Durante
todo el siglo XIX, el pulque era la bebida predilecta de muchos mexicanos
-ricos y pobres, jóvenes y adultos- y podía encontrarse en las mesas
de la mayoría de los hogares del país. Para el inicio del siglo XX,
era común toparse con alguna pulquería en las ciudades y pueblos de
México. Sus fachadas estaban pintadas con murales y, en el interior,
casi todas tenían el piso cubierto de aserrín, o de tierra aprisionada,
porque uno de los rituales de los bebedores de pulque consistía en derramar
un poco de este en el piso para que la Madre Tierra también saciara
su sed. Para beber el pulque se usaban contenedores de vidrio de diferentes
tamaños, según la cantidad que se quería tomar, estaban las "macetas"
(2 litros), los "cañones" (1 lt.), los "chivitos" (1/2 lt.), las "catrinas"

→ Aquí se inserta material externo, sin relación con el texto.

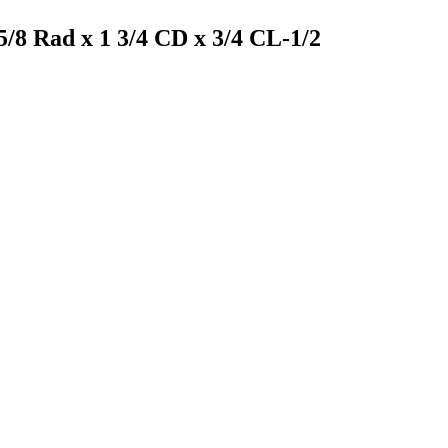
5/8 Rad x 1 3/4 CD x 3/4 CL-1/2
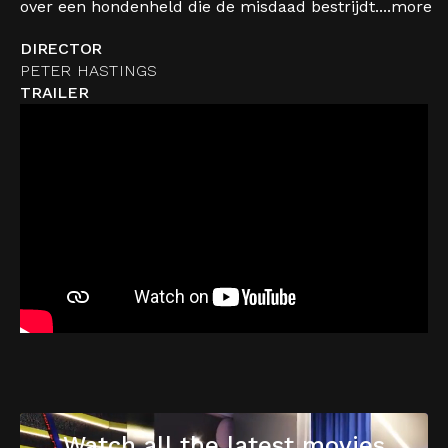
over een hondenheld die de misdaad bestrijdt....
more
DIRECTOR
PETER HASTINGS
TRAILER
Watch all the latest movies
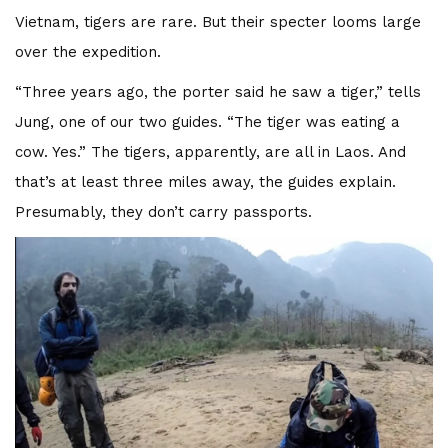
Vietnam, tigers are rare. But their specter looms large
over the expedition.
“Three years ago, the porter said he saw a tiger,” tells
Jung, one of our two guides. “The tiger was eating a
cow. Yes.” The tigers, apparently, are all in Laos. And
that’s at least three miles away, the guides explain.
Presumably, they don’t carry passports.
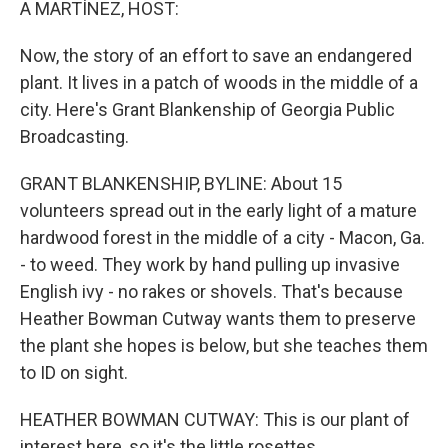
A MARTÍNEZ, HOST:
Now, the story of an effort to save an endangered
plant. It lives in a patch of woods in the middle of a
city. Here's Grant Blankenship of Georgia Public
Broadcasting.
GRANT BLANKENSHIP, BYLINE: About 15
volunteers spread out in the early light of a mature
hardwood forest in the middle of a city - Macon, Ga.
- to weed. They work by hand pulling up invasive
English ivy - no rakes or shovels. That's because
Heather Bowman Cutway wants them to preserve
the plant she hopes is below, but she teaches them
to ID on sight.
HEATHER BOWMAN CUTWAY: This is our plant of
interest here, so it's the little rosettes.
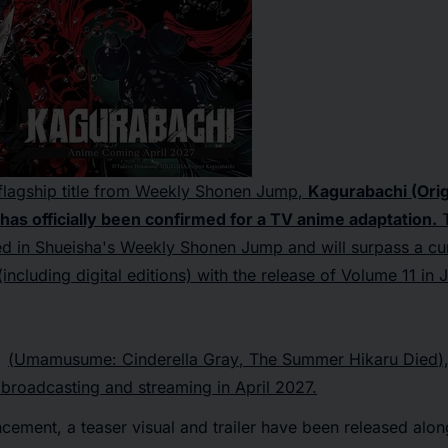
lagship title from
Weekly Shonen Jump
,
Kagurabachi
(Orig
as officially been confirmed for a TV anime adaptation.
T
zed in Shueisha's
Weekly Shonen Jump
and will surpass a cu
(including digital editions) with the release of Volume 11 in
(
Umamusume: Cinderella Gray
,
The Summer Hikaru Died
)
broadcasting and streaming in April 2027.
ement, a teaser visual and trailer have been released alon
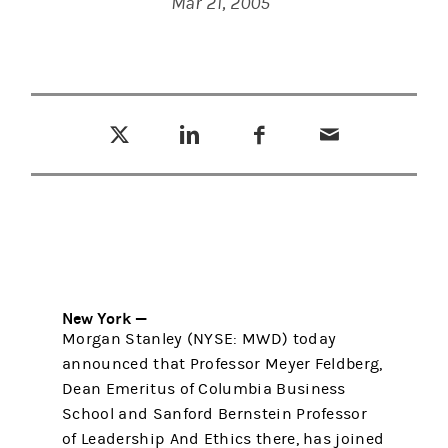
Mar 21, 2005
Tweet this
Share this on LinkedIn
Share this on Facebook
Email this
(opens in a new tab)
(opens in a new tab)
(opens in a new tab)
New York —
Morgan Stanley (NYSE: MWD) today
announced that Professor Meyer Feldberg,
Dean Emeritus of Columbia Business
School and Sanford Bernstein Professor
of Leadership And Ethics there, has joined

(de forma de taza), los "tornillos" (como "caballitos" de tequila) y
los jarros de barro. Además de las pulquerías, el pulque también se
podía disfrutar en los restaurantes familiares, especialmente los domingos.
Sin
embargo, a partir de los años veinte, el gobierno intentó erradicar
al pulque porque lo considera "embrutecedor", "antihigiénico" y "causa
de degeneración" de la clase trabajadora y la población indígena. Como
el pulque es una bebida alcohólica que se obtiene de la fermentación
del jugo del maguey, su olor es muy penetrante y su consistencia, blanca
y espesa. Para "curar" (darle sabor) al pulque se le agregan otros ingredientes,
como: piña, cacahuate, apio, limón, naranja, atole, etc. Entre los críticos
del pulque, se aludía a la viscosidad y mal olor del pulque para tacharlo
de "nauseabundo y asqueroso". Durante la presidencia de Lázaro Cárdenas
(1934-1940) se organizaron campañas antialcohólicas que tuvieron como
objetivo suprimir por completo la ingestión de pulque.
Como
alternativa al pulque, se propuso beber cerveza, que en esa época no
se consideraba del todo alcohólica. Desde la década de los veinte, en
las ciudades se anunciaba la cerveza como una "bebida familiar", "rigurosamente
higiénica" y "moderna". Además, entre las clases medias, se incitó a
tomar cerveza con fines "alimenticios" y "terapéuticos", como bebida
diurética, para aumentar la presión sanguínea, para estimular la circulación,
lavar el riñón y para que a las mujeres en periodo de lactancia no les
faltara leche para amamantar a sus bebés.

A la
larga, la batalla contra el pulque triunfó en las grandes ciudades,
aunque hay zonas de México, sobre todo en el medio rural y semiurbano,
donde no se ha perdido la costumbre de beberlo. En los centros urbanos
del país actualmente es más fácil conseguir una cerveza que un vaso
de pulque. El pulque fue desplazado por la cerveza, del mismo modo que
las aguas frescas fueron sustituidas por los refrescos.